Neither making your own baby food nor buying organic reduces the risks because heavy metals are in the food supply regardless and organic food standards don’t cover these heavy metals, the researchers said.

Offering a variety of foods to your baby is key, says Kristi King, a senior pediatric dietitian at Texas Children’s Hospital in Houston and a spokesperson for the Academy of Nutrition and Dietetics.

“Although we know that these metals are naturally occurring, it is important that you provide your young child a variety of foods because each food is going to have a different level of naturally occurring metals,” King said. “So that way your child is not solely dependent on formula and rice cereal, or formula and sweet potatoes. That way we’re providing a wide variety of fruits, vegetables, meats and whole grains so that their exposure is minimized.”

She pointed out that levels of heavy metals in the environment vary across the United States and around the world, so the levels that end up in food depend on where the foods come from, which is another reason why varying food sources is important.

The AAP’s Bole, who is an associate professor of pediatrics at Case Western Reserve University in Cleveland, Ohio, noted there are other steps parents can take to make sure their kids are on the right track.

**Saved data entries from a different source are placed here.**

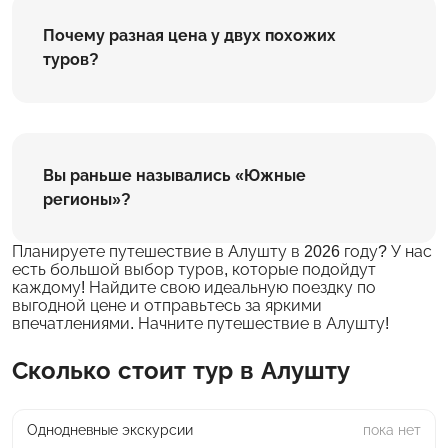
Почему разная цена у двух похожих
туров?
Вы раньше назывались «Южные
регионы»?
Планируете путешествие в Алушту в 2026 году? У нас
есть большой выбор туров, которые подойдут
каждому! Найдите свою идеальную поездку по
выгодной цене и отправьтесь за яркими
впечатлениями. Начните путешествие в Алушту!
Сколько стоит тур в Алушту
Однодневные экскурсии
пока нет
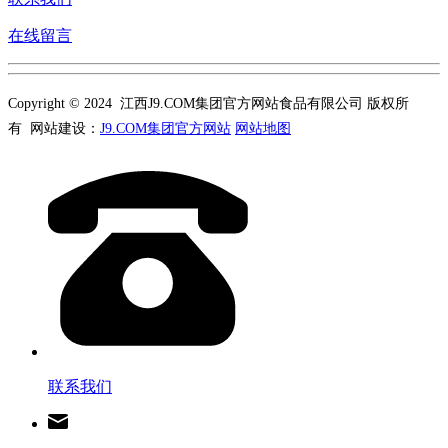
在线留言
Copyright © 2024 江西J9.COM集团官方网站食品有限公司 版权所
有 网站建设：
J9.COM集团官方网站
网站地图
联系我们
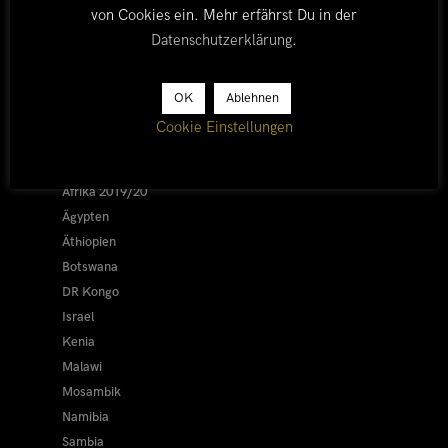
von Cookies ein. Mehr erfährst Du in der
Datenschutzerklärung
.
LÄNDER
OK
Ablehnen
Cookie Einstellungen
Afrika 2026/27
Alle
Afrika 2019/20
Ägypten
Äthiopien
Botswana
DR Kongo
Israel
Kenia
Malawi
Mosambik
Namibia
Sambia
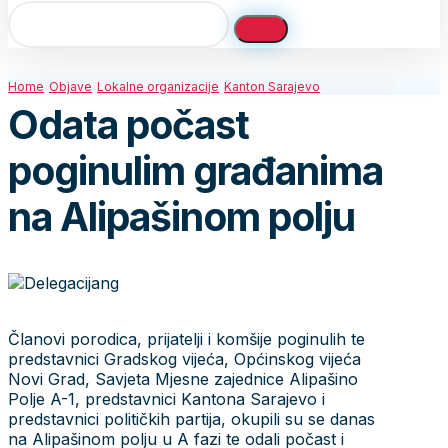
Home
Objave
Lokalne organizacije
Kanton Sarajevo
Odata počast
poginulim građanima
na Alipašinom polju
Članovi porodica, prijatelji i komšije poginulih te
predstavnici Gradskog vijeća, Općinskog vijeća
Novi Grad, Savjeta Mjesne zajednice Alipašino
Polje A-1, predstavnici Kantona Sarajevo i
predstavnici političkih partija, okupili su se danas
na Alipašinom polju u A fazi te odali počast i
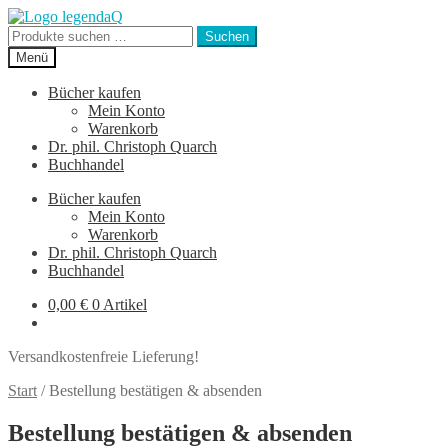
Zur
Zum
Navigation
Inhalt
Suchen
Suchen
springen
springen
nach:
Menü
Bücher kaufen
Mein Konto
Warenkorb
Dr. phil. Christoph Quarch
Buchhandel
Bücher kaufen
Mein Konto
Warenkorb
Dr. phil. Christoph Quarch
Buchhandel
0,00
€
0 Artikel
Versandkostenfreie Lieferung!
Start
/
Bestellung bestätigen & absenden
Bestellung bestätigen & absenden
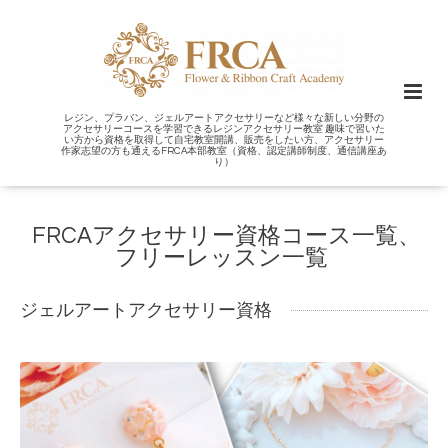
レジン、プラバン、ジェルアートアクセサリーなど様々な新しい分野の
アクセサリーコースを学習できるレジンアクセサリー教室 趣味で習いた
い方から資格を取得して自宅教室開講、販売をしたい方、アクセサリー
作家志望の方も通えるFRCA本部教室（資格、認定講師制度、通信講座あ
り）
FRCAアクセサリー資格コース一覧、
フリーレッスン一覧
ジェルアートアクセサリー資格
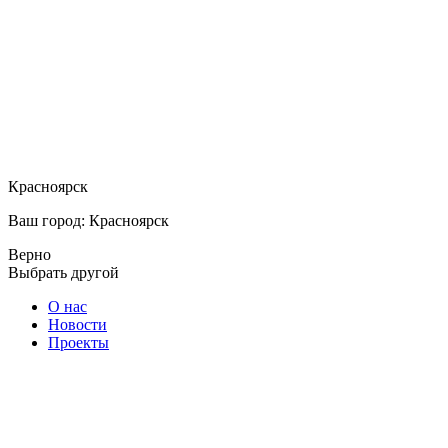
Красноярск
Ваш город: Красноярск
Верно
Выбрать другой
О нас
Новости
Проекты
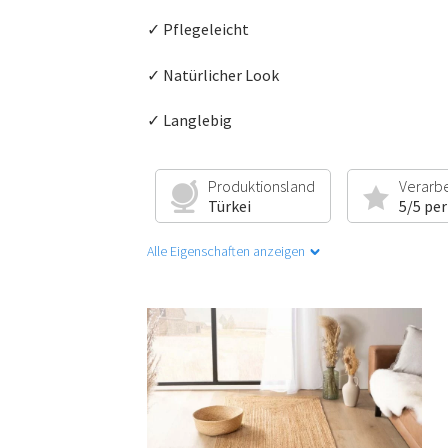
✓ Pflegeleicht
✓ Natürlicher Look
✓ Langlebig
Produktionsland
Verarb
Türkei
5/5 per
Alle Eigenschaften anzeigen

“There are a lot of things that parents do to help secure healthy development for their children, such as providing an enriching learning environment and a high-quality preschool,” she said. “I would rather parents invest their energy in thinking about those things. And yes, feed your kids a varied diet and avoid fruit juice.”

Exposure to lead
Depending on where a family lives, Bole said, parents should be on the lookout for other environmental exposures to lead — in Cleveland, for instance, a significant concern is chipped paint in houses or contaminated soil that is tracked into a home — that are more of a threat than baby food.

“That’s by far and away a much bigger risk,” she said. In Flint, Michigan, it was lead-contaminated water that caused the crisis that started in 2014.

Ultimately, we want children to develop a healthy attitude about food, said King, and worrying about every bite that goes in their mouths doesn’t help.

“My advice to parents is stay calm and keep on, because if you get so stressed out then it makes eating not an enjoyable thing for you or for your family, and your children can pick up on that,” she said. “Your child is going to need fruits and vegetables and meats — and by providing a little bit of everything you’re going to minimize the risk of the heavy metals.”